Kraven the Hunter (Theatrical) 2024
My first encounter with Kraven the Hunter was in an episode of Spiderman And His Amazing Friends which I had on an old video tape from my great grandfather, along side many other old cartoons. In that episode he was a boisterous boastful bruiser of a man wearing a lion vest who commanded dinosaurs and wanted Firestar to help hatch his dinosaur eggs (it makes sense in context trust me).
Kraven The Hunter in this movie is quite unlike that.
Aaron Taylor Johnson plays Kraven as a hunter of bad people. He is a vigilante/assassin taking out the most powerful crime bosses around the world with enhanced strength and reflexes that were somehow granted to him through a magic potion and lion’s blood when he was fatally wounded during a hunting accident when he was young. Why does he do this? It is never clear. He says he does because the people he hunts “bring bad things into the world”
As stories go, this one is really shallow which is a pity because it feels like it has a lot of potential to go deeper. You never get much insight into Kraven’s motivations. One moment it is something about his crime boss father and his estranged younger brother left behind when Kraven ran away from home, the next it’s seemingly his own personal vendetta with no relation to his familial history.
So Kraven hates his father, but loves his brother yet when it comes to his choosing one over the other, his vendetta against the various crime bosses of which his father is the biggest, or the safety of his brother by letting his father live, there is…nothing. No sense of conflict no deeper exploration of this dissonance.
Story issues aside I feel the action is at least a strong suit. Kraven’s various fights are intense and brutal stuff and it was a thrill watching him stalk, hunt and fight like different predatory beasts against armed militias, a deadly hitman with…hypnotic eyes? and a rhinoceros man?
In terms of overall tone, I feel the movie could not decide if it wanted to go full on comic booky or be a gritty realistic thriller. On one hand, everything is pretty grounded in reality sans Kraven’s powers which initially are left vague as to whether they are superhuman or just the result of skill and training.

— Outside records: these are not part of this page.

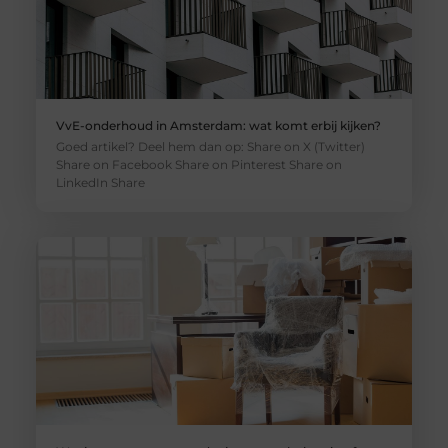
VvE-onderhoud in Amsterdam: wat komt erbij kijken?
Goed artikel? Deel hem dan op: Share on X (Twitter)
Share on Facebook Share on Pinterest Share on
LinkedIn Share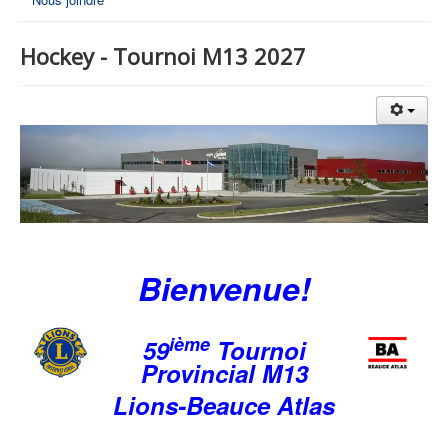
Hockey - Tournoi M13 2027
Bienvenue!
ième
59
Tournoi
Provincial M13
Lions-Beauce Atlas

Like one character bears the name of a voodoo sorceress from comics but here she is a lawyer who “works her magic” through the legal system and gets roped into helping Kraven. But then you suddenly get literally magic, generic experimentation that grants people animal-like abilities, and full on psychic powers.
This weird duality is also seen in the visuals of the movie where the visual effects involving computer generated animals and characters like the aforementioned Rhino do not mesh well with the real actors and real locations.
I find Kraven the Hunter to be an adequate action movie. It is straightforward, violent, and often thrilling with the action going into many different locales. It is also unfortunately unremarkable.
While Aaron Taylor Johnson turns in a great performance as the titular character, there really isn’t much else that stands out in this movie right down to the generic soundtrack.
This is definitely a movie that I would be most comfortable catching on streaming but not paying top dollar to see in cinema.